A ameaça da desinformação
Uma vacina contra as emissões de metano seria “uma espécie de Santo Graal”, segundo Joseph McFadden, professor associado de Biologia do Gado Leiteiro na Universidade de Cornell, que não está envolvido no projeto, porque uma única dose reduziria as emissões de metano de uma vaca a longo prazo, tornando-a mais fácil de implementar do que outras soluções.
No entanto, acrescenta, não há indicações definitivas de que uma vacina seja viável. “Vai ser preciso algum tempo e muitos animais para fazer esse tipo de trabalho, e não vai acontecer de um dia para o outro”.
McFadden diz que uma vacina é apenas uma num arsenal de possíveis soluções para o problema, que atualmente incluem a reprodução seletiva, enzimas, edição genética dos micróbios que emitem o metano e aditivos alimentares, que são de longe os mais avançados neste momento.
Mas os aditivos para a alimentação animal não têm estado isentos de controvérsia. Os dados sugerem que a alimentação do gado com algas vermelhas poderia reduzir drasticamente o metano, mas existem preocupações quanto ao ingrediente ativo, o bromofórmio, que está classificado como “provável carcinogéneo para o ser humano” nos EUA. Se as vacas o ingerirem em quantidade suficiente, pode acabar no leite, mas os estudos só o detetaram em níveis muito inferiores aos aceitáveis para os seres humanos.

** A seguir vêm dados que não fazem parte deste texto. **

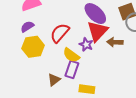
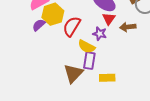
red triangle: (97, 31) -> (109, 19), size x0.6
yellow hexagon: (33, 47) -> (53, 14), moved
brown triangle: (54, 80) -> (73, 73), size x1.5

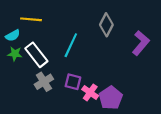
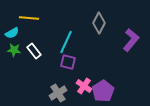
white rectangle: (36, 55) -> (34, 51), size x0.7
gray cross: (44, 82) -> (58, 93), moved
purple square: (73, 82) -> (68, 62), moved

“É excitante porque se pode obter uma redução notável, 80 ou 90%, o que parece ótimo no papel, mas há também uma diminuição do consumo de ração e algumas preocupações limitadas em relação à saúde do animal”, diz McFadden.
No final de 2024, o Bovaer, um aditivo alimentar à base de nitrato que não contém bromofórmio, esteve no centro de uma tempestade nas redes sociais no Reino Unido depois de a Arla, uma das maiores empresas de laticínios do país, ter anunciado que iria testá-lo em algumas das suas explorações. Embora o Bovaer esteja aprovado para utilização e seja considerado seguro para as vacas, espalhou-se na Internet informação incorrecta sobre potenciais resíduos tóxicos no leite e efeitos adversos nos animais, o que levou alguns a boicotar a marca. A Food Standards Agency do Reino Unido foi levada a publicar um artigo afirmando que “o aditivo é metabolizado pelas vacas e não passa para o leite”.

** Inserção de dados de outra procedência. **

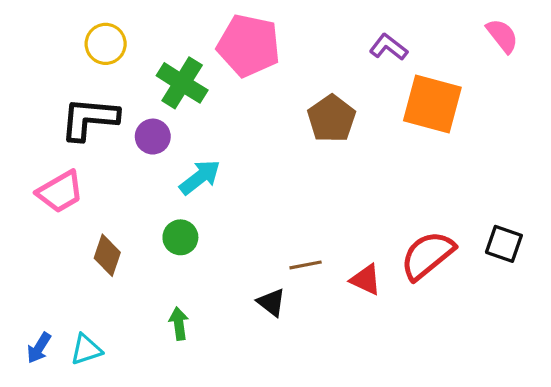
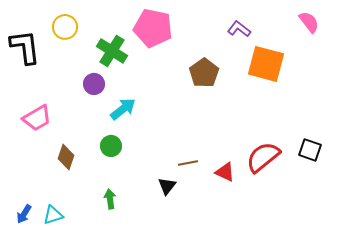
black L-shape: (89, 119) -> (25, 47), moved, turned 78
black triangle: (271, 302) -> (167, 186), turned 30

No entanto, a reação negativa mostra outro potencial obstáculo ao sucesso da vacinação: como lidar com a desinformação e a aceitação do consumidor.

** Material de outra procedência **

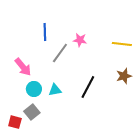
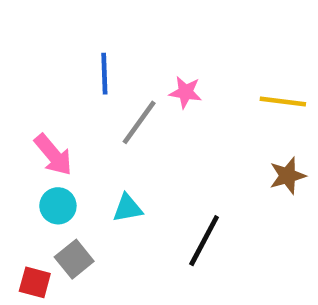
black line: (88, 87) -> (204, 241), moved
cyan circle: (34, 89) -> (58, 206), moved

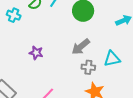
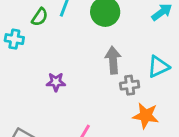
gray arrow: (81, 47) -> (113, 60), turned 138

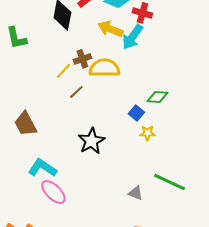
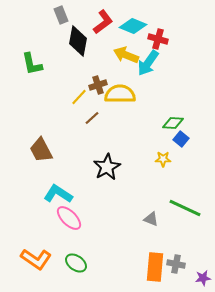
blue square: (136, 113) -> (181, 139), moved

“Não estamos preparados para isso”, diz McFadden. “Vejo investimento na ciência para obtermos a tecnologia, mas não vejo qualquer investimento na reflexão sobre a forma como estas coisas, quando chegarem ao mercado, vão ser aceites pelo consumidor.”
Dirk Werling, que está a trabalhar na vacina, diz que, após 15 anos no terreno, aprendeu que algumas pessoas estão dispostas a ouvir e a aprender com os dados e os resultados, enquanto outras não, e que a principal abordagem deve ser comunicar de forma objetiva, ouvir os argumentos e responder adequadamente.
“Sinto que, desde a pandemia, todos os assuntos são discutidos apenas como preto ou branco, pelo que, independentemente do que encontrarmos, haverá sempre alguém que nos criticará e alguém que nos aplaudirá”, afirma.
“No final, se o trabalho que estamos a fazer ajudar no impacto global do aquecimento global, isso – para mim, pessoalmente – é um trabalho bem feito.”